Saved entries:
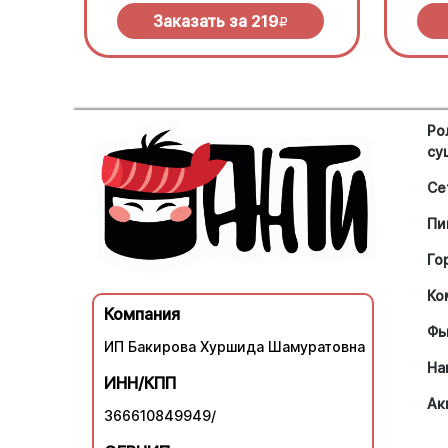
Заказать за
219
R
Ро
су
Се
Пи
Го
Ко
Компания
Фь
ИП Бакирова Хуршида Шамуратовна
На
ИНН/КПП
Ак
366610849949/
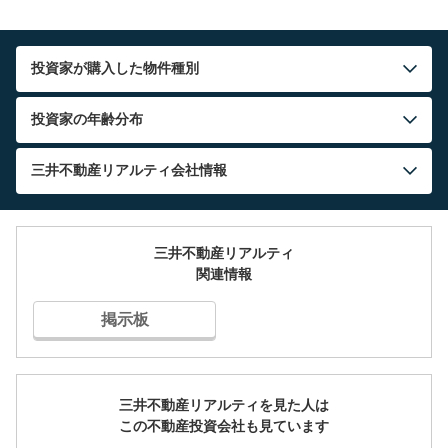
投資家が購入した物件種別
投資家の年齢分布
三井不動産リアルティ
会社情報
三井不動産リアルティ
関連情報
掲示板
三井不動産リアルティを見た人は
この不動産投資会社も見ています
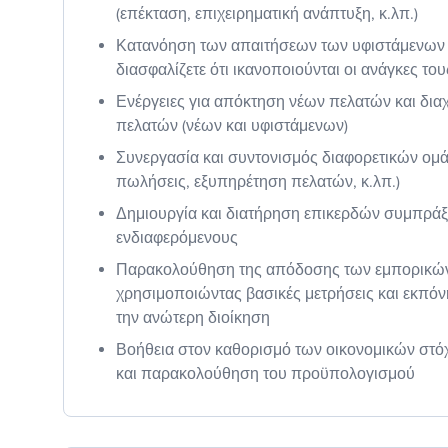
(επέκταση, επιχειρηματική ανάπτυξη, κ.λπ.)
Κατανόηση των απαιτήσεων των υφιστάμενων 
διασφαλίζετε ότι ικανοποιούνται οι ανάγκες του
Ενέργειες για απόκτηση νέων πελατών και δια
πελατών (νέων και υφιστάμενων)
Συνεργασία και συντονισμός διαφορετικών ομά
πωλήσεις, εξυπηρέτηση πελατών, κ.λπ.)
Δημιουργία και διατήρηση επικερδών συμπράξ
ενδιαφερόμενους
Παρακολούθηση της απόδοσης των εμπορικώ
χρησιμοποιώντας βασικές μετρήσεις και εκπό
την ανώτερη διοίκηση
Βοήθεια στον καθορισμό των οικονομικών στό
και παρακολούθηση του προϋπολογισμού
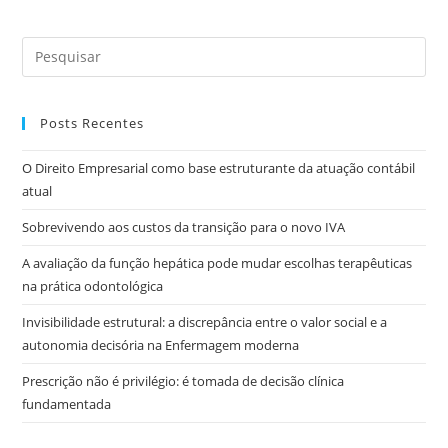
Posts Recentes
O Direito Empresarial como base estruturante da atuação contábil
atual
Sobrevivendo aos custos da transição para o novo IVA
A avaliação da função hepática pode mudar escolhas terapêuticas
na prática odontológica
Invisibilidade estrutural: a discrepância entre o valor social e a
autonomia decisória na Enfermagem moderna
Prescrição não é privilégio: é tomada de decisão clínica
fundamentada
---
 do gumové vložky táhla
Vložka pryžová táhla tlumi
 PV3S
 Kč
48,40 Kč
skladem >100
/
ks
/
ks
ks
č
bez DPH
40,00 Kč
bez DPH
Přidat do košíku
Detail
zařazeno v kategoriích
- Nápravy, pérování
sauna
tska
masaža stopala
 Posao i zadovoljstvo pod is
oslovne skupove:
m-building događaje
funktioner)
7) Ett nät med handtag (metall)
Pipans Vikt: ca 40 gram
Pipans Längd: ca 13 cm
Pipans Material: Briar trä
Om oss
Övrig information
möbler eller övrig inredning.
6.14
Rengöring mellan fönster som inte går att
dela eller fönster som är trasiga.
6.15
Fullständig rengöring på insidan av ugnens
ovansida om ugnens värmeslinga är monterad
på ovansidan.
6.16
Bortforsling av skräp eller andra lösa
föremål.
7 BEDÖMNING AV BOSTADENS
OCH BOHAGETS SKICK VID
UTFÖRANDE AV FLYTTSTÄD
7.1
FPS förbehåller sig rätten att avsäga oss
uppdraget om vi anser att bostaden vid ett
==
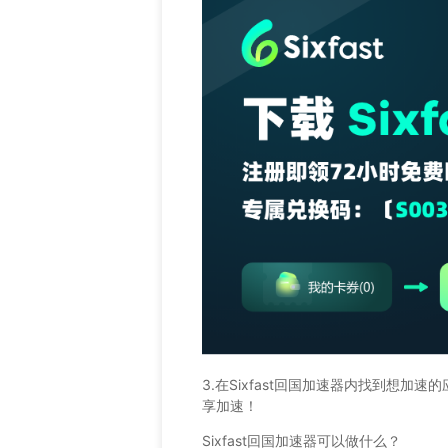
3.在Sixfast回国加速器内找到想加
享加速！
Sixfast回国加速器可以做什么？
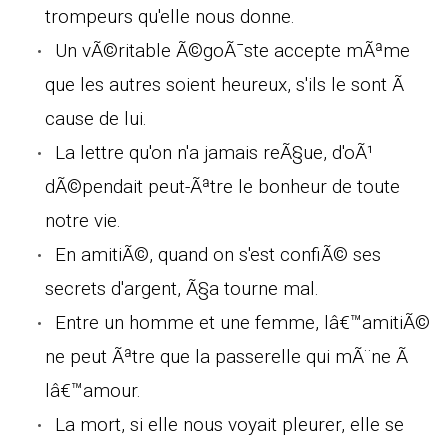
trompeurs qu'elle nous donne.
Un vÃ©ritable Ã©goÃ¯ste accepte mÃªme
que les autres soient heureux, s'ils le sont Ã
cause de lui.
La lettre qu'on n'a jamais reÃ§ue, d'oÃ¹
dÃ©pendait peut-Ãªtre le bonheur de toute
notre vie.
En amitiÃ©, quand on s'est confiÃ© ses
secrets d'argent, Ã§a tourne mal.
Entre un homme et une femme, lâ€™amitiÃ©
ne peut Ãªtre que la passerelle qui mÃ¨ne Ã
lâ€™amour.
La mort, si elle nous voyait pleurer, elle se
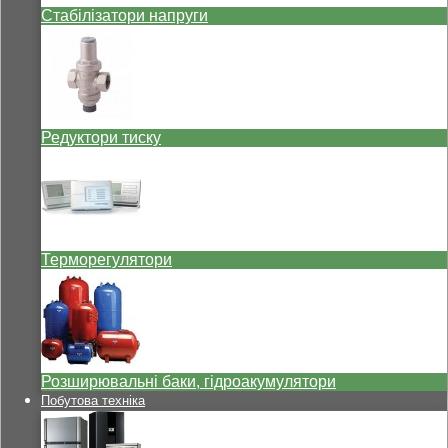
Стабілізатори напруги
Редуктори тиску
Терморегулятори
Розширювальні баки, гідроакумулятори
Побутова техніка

▸ **EXERCISE**:
Taking the entries above, write out exactly the lines starting with the line containing "Övrig information" and going on through the line containing "uppdraget om vi anser att bostaden vid ett", both included, and nothing else.

▸ **TASK SOLUTION**:
Övrig information
möbler eller övrig inredning.
6.14
Rengöring mellan fönster som inte går att
dela eller fönster som är trasiga.
6.15
Fullständig rengöring på insidan av ugnens
ovansida om ugnens värmeslinga är monterad
på ovansidan.
6.16
Bortforsling av skräp eller andra lösa
föremål.
7 BEDÖMNING AV BOSTADENS
OCH BOHAGETS SKICK VID
UTFÖRANDE AV FLYTTSTÄD
7.1
FPS förbehåller sig rätten att avsäga oss
uppdraget om vi anser att bostaden vid ett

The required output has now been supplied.